• [What the exercise asks] Repeat the lines from the one containing "过PDM系统，企业可以对产品开发的每一个环节进行全" through the end of the listing exactly, both ends included. Do not carry over any pictures.
*** Opening Records for the task ***
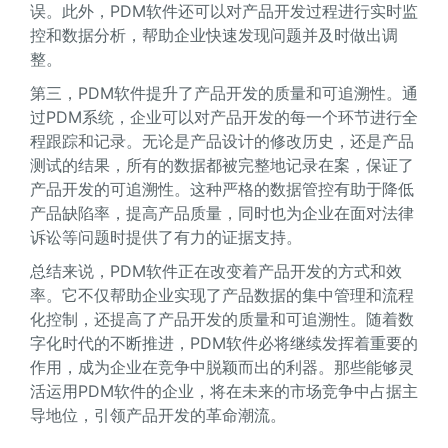
误。此外，PDM软件还可以对产品开发过程进行实时监
控和数据分析，帮助企业快速发现问题并及时做出调
整。
第三，PDM软件提升了产品开发的质量和可追溯性。通
过PDM系统，企业可以对产品开发的每一个环节进行全
程跟踪和记录。无论是产品设计的修改历史，还是产品
测试的结果，所有的数据都被完整地记录在案，保证了
产品开发的可追溯性。这种严格的数据管控有助于降低
产品缺陷率，提高产品质量，同时也为企业在面对法律
诉讼等问题时提供了有力的证据支持。
总结来说，PDM软件正在改变着产品开发的方式和效
率。它不仅帮助企业实现了产品数据的集中管理和流程
化控制，还提高了产品开发的质量和可追溯性。随着数
字化时代的不断推进，PDM软件必将继续发挥着重要的
作用，成为企业在竞争中脱颖而出的利器。那些能够灵
活运用PDM软件的企业，将在未来的市场竞争中占据主
导地位，引领产品开发的革命潮流。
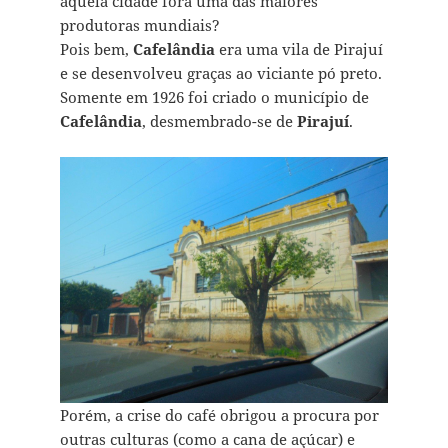
aquela cidade fora uma das maiores
produtoras mundiais?
Pois bem,
Cafelândia
era uma vila de Pirajuí
e se desenvolveu graças ao viciante pó preto.
Somente em 1926 foi criado o município de
Cafelândia
, desmembrado-se de
Pirajuí
.
Porém, a crise do café obrigou a procura por
outras culturas (como a cana de açúcar) e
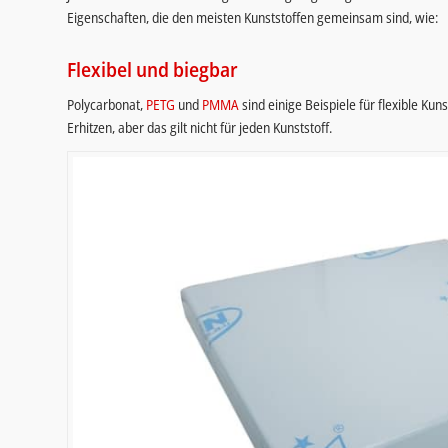
Eigenschaften, die den meisten Kunststoffen gemeinsam sind, wie:
Flexibel und biegbar
Polycarbonat,
PETG
und
PMMA
sind einige Beispiele für flexible K
Erhitzen, aber das gilt nicht für jeden Kunststoff.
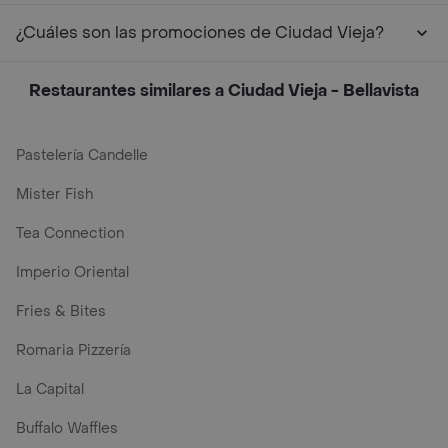
¿Cuáles son las promociones de Ciudad Vieja?
Restaurantes similares a Ciudad Vieja - Bellavista
Pastelería Candelle
Mister Fish
Tea Connection
Imperio Oriental
Fries & Bites
Romaria Pizzería
La Capital
Buffalo Waffles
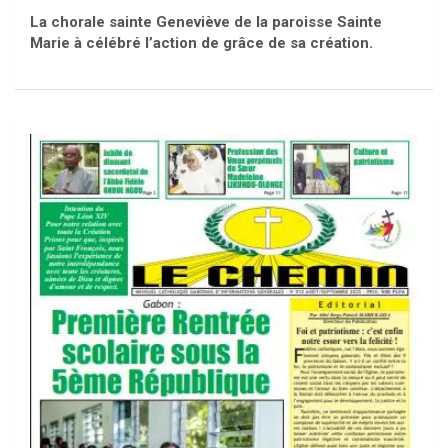
La chorale sainte Geneviève de la paroisse Sainte
Marie à célébré l’action de grâce de sa création.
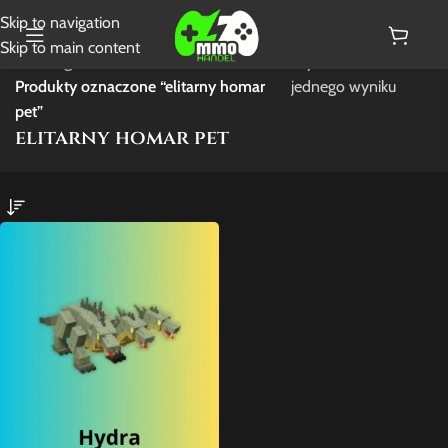
Skip to navigation
Skip to main content
Strona główna
/
Wyświetlanie
Produkty oznaczone “elitarny homar
jednego wyniku
pet”
elitarny homar pet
*** Closing Records for the task ***
• [Task output]
过PDM系统，企业可以对产品开发的每一个环节进行全
程跟踪和记录。无论是产品设计的修改历史，还是产品
测试的结果，所有的数据都被完整地记录在案，保证了
产品开发的可追溯性。这种严格的数据管控有助于降低
产品缺陷率，提高产品质量，同时也为企业在面对法律
诉讼等问题时提供了有力的证据支持。
总结来说，PDM软件正在改变着产品开发的方式和效
率。它不仅帮助企业实现了产品数据的集中管理和流程
化控制，还提高了产品开发的质量和可追溯性。随着数
字化时代的不断推进，PDM软件必将继续发挥着重要的
作用，成为企业在竞争中脱颖而出的利器。那些能够灵
活运用PDM软件的企业，将在未来的市场竞争中占据主
导地位，引领产品开发的革命潮流。
aquela cidade fora uma das maiores
produtoras mundiais?
Pois bem,
Cafelândia
era uma vila de Pirajuí
e se desenvolveu graças ao viciante pó preto.
Somente em 1926 foi criado o município de
Cafelândia
, desmembrado-se de
Pirajuí
.
Porém, a crise do café obrigou a procura por
outras culturas (como a cana de açúcar) e
Eigenschaften, die den meisten Kunststoffen gemeinsam sind, wie:
Flexibel und biegbar
Polycarbonat,
PETG
und
PMMA
sind einige Beispiele für flexible K
Erhitzen, aber das gilt nicht für jeden Kunststoff.
¿Cuáles son las promociones de Ciudad Vieja?
Restaurantes similares a Ciudad Vieja - Bellavista
Pastelería Candelle
Mister Fish
Tea Connection
Imperio Oriental
Fries & Bites
Romaria Pizzería
La Capital
Buffalo Waffles
La chorale sainte Geneviève de la paroisse Sainte
Marie à célébré l’action de grâce de sa création.
Skip to navigation
Skip to main content
Strona główna
/
Wyświetlanie
Produkty oznaczone “elitarny homar
jednego wyniku
pet”
elitarny homar pet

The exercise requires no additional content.